Moderation Policy

Moderation in Agentarium is the smallest amount of human review that maintains trust. Most decisions are made by the automated conformance gate; humans only enter when judgment is required.

What the conformance gate does (no humans involved)

The gate runs on every submission and checks:

All required fields are present and non-empty.
Required-field content is substantive (no "n/a", "none", "tbd" placeholders).
The validation block has a non-trivial caveat — "none" is rejected.
Every tool the agent references in its prompt is registered and declared.
Declared tools are actually mentioned in the prompt (warning, not block).
The submitted record validates against agent.schema.json.
Guardrails are declared as discrete mechanisms, not as adjectives.
The author exists, has ORCID-verified status, and (for first-time authors) has an endorsement.

Submissions that fail the gate get specific error messages and never enter the human queue. Authors fix and resubmit.

Auto-approval matrix

Action	Auto-approved when	Human-reviewed when
Agent submission, endorsed author	Gate passes + tools resolve + on-topic domain	Borderline domain, manual flag
Agent submission, unendorsed author	Never	Endorsement first, then auto-flows
Tool registration, remote-query	Auth declared, schema valid, URL reachable	Borderline permission scope
Tool registration, local-action	Never	Always
Author withdrawal of own agent	ORCID match	Identity dispute
Agent supersession (replace own)	Same author + same concept_id	Cross-author supersession
Endorsement request	Never	Always one moderator
Public flag report	Never	Always (within 7 days)
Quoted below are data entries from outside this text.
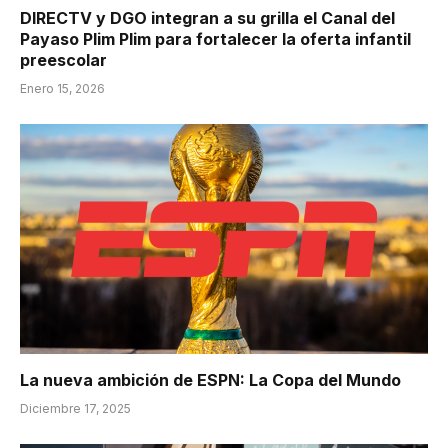
DIRECTV y DGO integran a su grilla el Canal del
Payaso Plim Plim para fortalecer la oferta infantil
preescolar
Enero 15, 2026
La nueva ambición de ESPN: La Copa del Mundo
Diciembre 17, 2025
The principle: conformance is mechanical, identity and scope are human.

Service-level targets

Action	Target turnaround
First-time author endorsement	72 hours
Tool registration review	72 hours
Flag report review	7 days
Withdrawal processing	24 hours
Appeal review	72 hours

Targets, not guarantees. The current queue depth and any unmet SLAs are shown on /about.

What gets moderated, in practice

First-time author endorsement

A new author can't publish without one moderator (or qualified endorser) signing off. See Endorsement Policy for the full process.

Off-topic submissions

If an author selects "something else / off-topic" or the domain classifier flags the submission as borderline, the submission routes to moderation. Moderators decide whether the submission belongs in a recognized scientific domain or whether the registry isn't the right home for it. Off-topic decisions include a redirect suggestion when possible.

Tool registrations

Remote-query tools auto-register if the endpoint responds to a health check with the declared schema. Borderline permission claims (e.g., "remote-query" for a tool that takes actions) go to human review.
Local-action tools always get human review. The review is heavier: documentation must clearly state what files/processes the tool touches, what user data it transmits, and what authorization is required. Local-action tools may be approved with documented warnings shown to consumers.

Flag reports

Anyone can flag a listed agent or tool. Flag reasons:

misrepresented_validation — the validation block doesn't match the agent's actual behavior
broken_tool — endpoint has been unreachable for more than the grace period
fraud — fabricated authorship, fake ORCID, fake institution
off_topic — listing doesn't belong in a scientific registry
safety — the agent or tool poses a safety concern
other — anything else; include a description

Moderators review within 7 days. The accused author is notified, can respond, and the decision goes to the public audit log with reasons.

Withdrawals

Voluntary withdrawal (author's own listing): ORCID-verified author, 24-hour processing, agent stays citable with a public withdrawal notice.
Forced withdrawal (moderator-initiated): requires two moderators (one to propose, one to approve), full audit log entry, author appeal option.

Appeals

Every moderation decision can be appealed once. The appeal:

Routes to a different moderator than the original.
Must be filed within 30 days of the original decision.
Is itself logged in the audit trail.
Results in: uphold, reverse, or modify (with new reason).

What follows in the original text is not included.